Editor's note: This corrects details on continuing resolution in penultimate graph to show measure does not restore sequestration cuts.
Federal budget proposals released this week by the Republicans and Democrats take decidedly different tacks when it comes to national parks, with the GOP plan continuing cuts to the National Park Service while the Democratic version would stablize funding, according to onlookers.
The GOP proposal put forth by U.S. Rep. Paul Ryan, R-Wis., is very similar to the one he offered a year ago. Under that proposal, the Park Service would have to close "hundreds of national parks ... for parts of the year" beginning in 2014, the Office of Management Budget said at the time.
Scott Slesinger, legislative director for the Natural Resources Defense Council, said the congressman's new proposal should be rejected because "it solidifies drastic sequestration cuts to initiatives that protect our air, water, food, wildlife, national parks, and transportation infrastructure. Cutting these services that every American relies on won’t dent the deficit, but it will harm our economy and our future."
Under the Democratic proposal offered by U.S. Sen. Patty Murray, D-Washington, cuts ordered by the budget sequestration would be restored through a mix of spending cuts and new revenues. It would not immediately balance the budget, though, something Rep. Ryan said his proposal would do in a decade.
At the National Parks Conservation Association, Craig Obey, senior vice president for government affairs, called the Democratic budget proposal a "refreshing budget blueprint that values investments in our national treasures, not reflexive, mindless cuts."

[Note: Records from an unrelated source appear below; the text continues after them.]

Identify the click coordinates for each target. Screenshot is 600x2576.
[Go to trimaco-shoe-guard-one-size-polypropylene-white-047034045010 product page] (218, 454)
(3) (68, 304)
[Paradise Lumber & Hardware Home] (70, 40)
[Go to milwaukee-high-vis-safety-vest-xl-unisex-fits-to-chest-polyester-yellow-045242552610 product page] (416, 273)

Sen. Murray, he added, "recognizes that our communities, businesses, and futures all benefit from protecting our heritage, keeping our national parks and their visitor facilities open, and confronting the challenges posed by climate change. As Congress and the Obama administration debate the chasm that separates the approaches in the Murray and Ryan budgets, we hope the values and aspirations Senator Murray’s proposal promotes will find their way into the actual funding Congress provides for our national treasures and our environment."
Parks won't likely get financial relief any time soon, as continuing resolutions in both the House and Senate continue the sequestration.
Of course, with the House and Senate needing to reconcile their differences in both the budget proposals as well as the continuing resolutions, the likelihood of those fiscal landscapes changing is great.